- Developer: Splitscreen Studios
- Publisher: Splitscreen Studios
- Producers: Gustaf Stechmann, Alexandre Maia
- Designers: Gustaf Stechmann, Jonathan Lindsay, Alexander Walter
- Programmers: Mark Buchholz, Ole Schaper, Alexandre Maia, Lars Campe, Joana Grade, Jannik Staub, Jan Schwien, Alexander Grunert
- Artists: Alexandre Maia, Boris Patschull, Jan Sonnwald, Jan Weyers, Friederike Engels, Jochen Geisler
- Platform: Windows
- Release: April 29, 2009
- Genre: MMORPG

= Pirate Galaxy =

2009 video game

Pirate Galaxy is a free-to-play, massive multiplayer online game written in Java. Players can operate spaceships, explore a collection of planets, mine minerals, and fight other players and enemies in the planetary combat. The game features 3D graphics and runs from a downloadable client.

== Story ==
The game's story revolves around an organization called The Mantis who have conquered many star systems, leaving only a few pilots to recruit others to fight back.

Players take on the role of a smuggler on the planet Kalabesh in the Vega system. As the player progresses through the game, they travel to various planets, and eventually join The Colonials, who were previously their enemies. After a battle with the Mantis mothership, the player gains access to the Antares star system, where they meet the Admiral and help him find his daughter.

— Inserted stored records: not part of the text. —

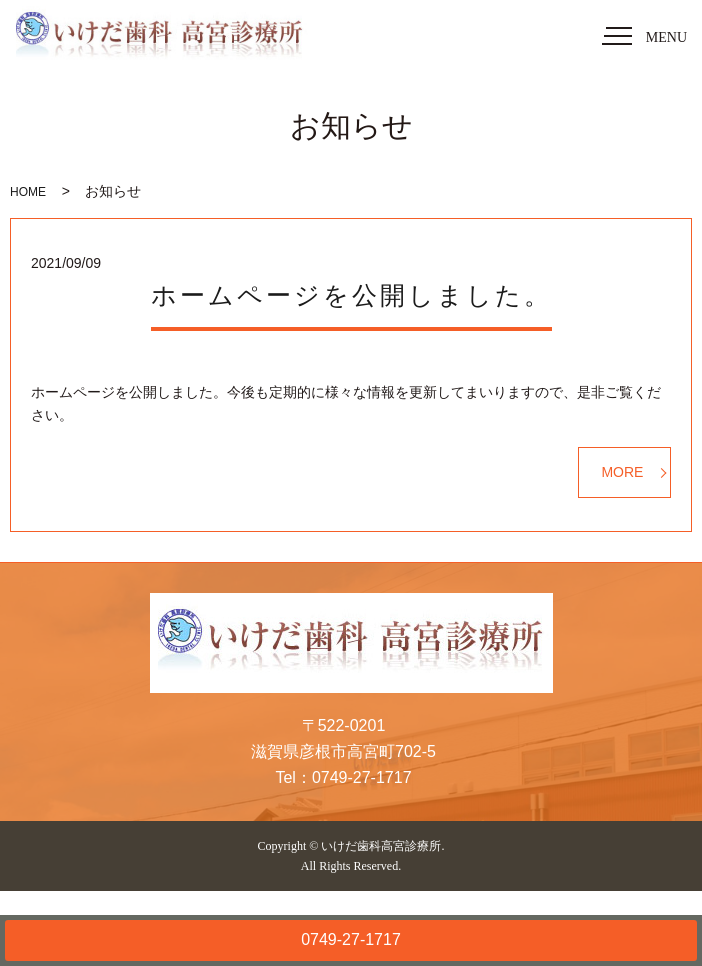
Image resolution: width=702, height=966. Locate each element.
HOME (28, 192)
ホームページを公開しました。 (351, 295)
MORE (622, 472)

Later, the player travels to the Gemini system and meets Isaac, Sara, and the survivors of the war with The Mantis. They then move on to the Mizar system, where they encounter the Baum Arian Fighters, and eventually reach their own star system, Sol, which is now controlled by the Imperials. After a boss battle with Lord Fam Doom, the player gains entrance to the Draconis system, where they meet the Methanoids and defeat the Mantis Queen to complete the ancient artifact.

The game's final system, the Sirius Singularity, is accessed through a wormhole that opens after the player experiments with the artifact. This new system is rich with wealth and is inhabited by both the Mantis and rogue Methanoid criminals, as well as a race called "The Ancients". The latest system, Tau Ceti, has recently been completed with the fourth and final part being released.

== Gameplay ==
Throughout the game, the player explores star systems and planets, upgrades their ship, and completes missions to progress through the story.

Beginning on planet Kalabash in the Vega System, there are eight star systems and over 30 planets to explore. The star systems are Vega, Antares, Gemini, Mizar, Sol, Draconis, Sirius Singularity, and Tau Ceti. These systems are named in reference to the stars of the Milky Way.

The Sirius Singularity is a system which needs lot of teamwork in which clan allies have a role to play. The Sirius Singularity has 5 Rings. Rings 1–4 are resource planets, and Ring 5 is an ancient planet from which players get ancient items of other systems. In Sirius Singularity, a jump ship plays a major role to jump to planet by accomplishing missions on 1–4 ring planets and mission not needed to be done to jump from the Ring 5, The player has to jump out of the planet to different ones before the planet collapses and it will be displayed on the planet profile. The planet will collapse, and new ones will be automatically made but the names are random.

== Reception ==
The game generally received favorable reviews.

== Awards ==
The game received an award at Deutscher Entwicklerpreis 2009 for technical innovation and was nominated at Deutscher Computerspielpreis for best browser-based game of the year.